Hi, Phyllis. To bring together all of the expertise that's available whether in the private sector, the academic sector and the Government to make sure that as we run this process that we really are able to maximize the resources that are available to us.

And for our purposes, again, I think what keeps us up at night is what we're not planning for. Mother Nature will get a vote. We are watching a resurgence of chemical and biological agents every day. The newspapers open up what new horizons science has created with respect to CRISPR technology. These are things with which we simply haven't had to deal with before. While we clearly have had experience with pandemics, we don't know and probably don't have the ethical tool set to deal with some of the technologies, which is where I would again implore you all to bring your expertise. Bring it to the National Security Council. Bring it to HHS. Bring it to Bob Kadlec. My colleague and friend Jim McDonnell will be speaking shortly. Bring it to DHS.

But what always gets us is what we're not planning for and what we're not thinking about. And so that's where I think we need your help. And I've gotten the sign about a minute ago that my time is up. But I appreciate the opportunity to speak today to talk a little bit about what the Administration is doing with the Biodefense Strategy and NSPM 14 and am I taking questions?

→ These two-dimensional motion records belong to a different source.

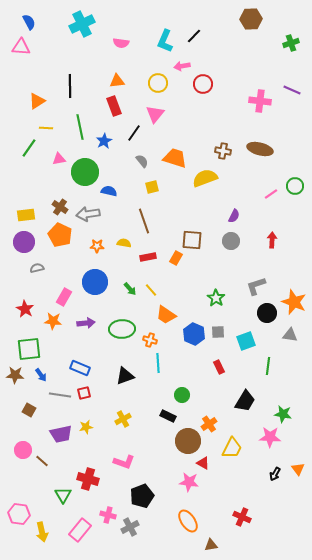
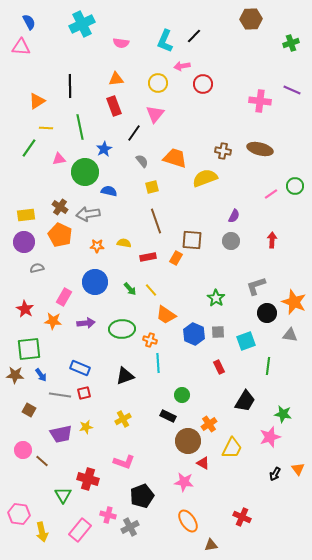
orange triangle at (117, 81): moved 1 px left, 2 px up
blue star at (104, 141): moved 8 px down
brown line at (144, 221): moved 12 px right
pink star at (270, 437): rotated 20 degrees counterclockwise
pink star at (189, 482): moved 5 px left
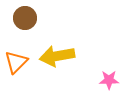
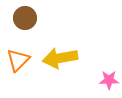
yellow arrow: moved 3 px right, 2 px down
orange triangle: moved 2 px right, 2 px up
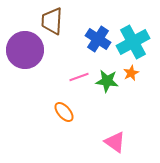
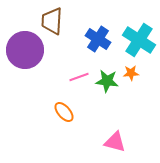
cyan cross: moved 6 px right, 2 px up; rotated 28 degrees counterclockwise
orange star: rotated 21 degrees clockwise
pink triangle: rotated 20 degrees counterclockwise
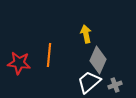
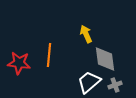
yellow arrow: rotated 12 degrees counterclockwise
gray diamond: moved 7 px right, 1 px up; rotated 32 degrees counterclockwise
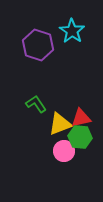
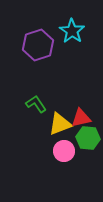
purple hexagon: rotated 24 degrees clockwise
green hexagon: moved 8 px right, 1 px down
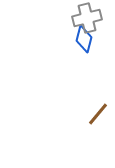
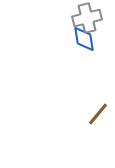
blue diamond: rotated 24 degrees counterclockwise
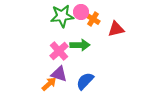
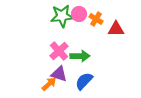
pink circle: moved 2 px left, 2 px down
orange cross: moved 3 px right
red triangle: rotated 12 degrees clockwise
green arrow: moved 11 px down
blue semicircle: moved 1 px left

Yeah, I'm happy to take questions if anybody has any questions for me. But otherwise, I appreciate the opportunity to share a little bit about what keeps me from sleeping at night. 

[APPLAUSE].

>> FEMALE SPEAKER: Do we have any questions? 

​[BACKGROUND TALKING].

​>> TIMOTHY MORRISON: It's not a problem. It's beautiful outside. All right, well thank you again for the opportunity to be here today, to be here with you. And I appreciate the time you all are putting in to help us with these problems. Thank you.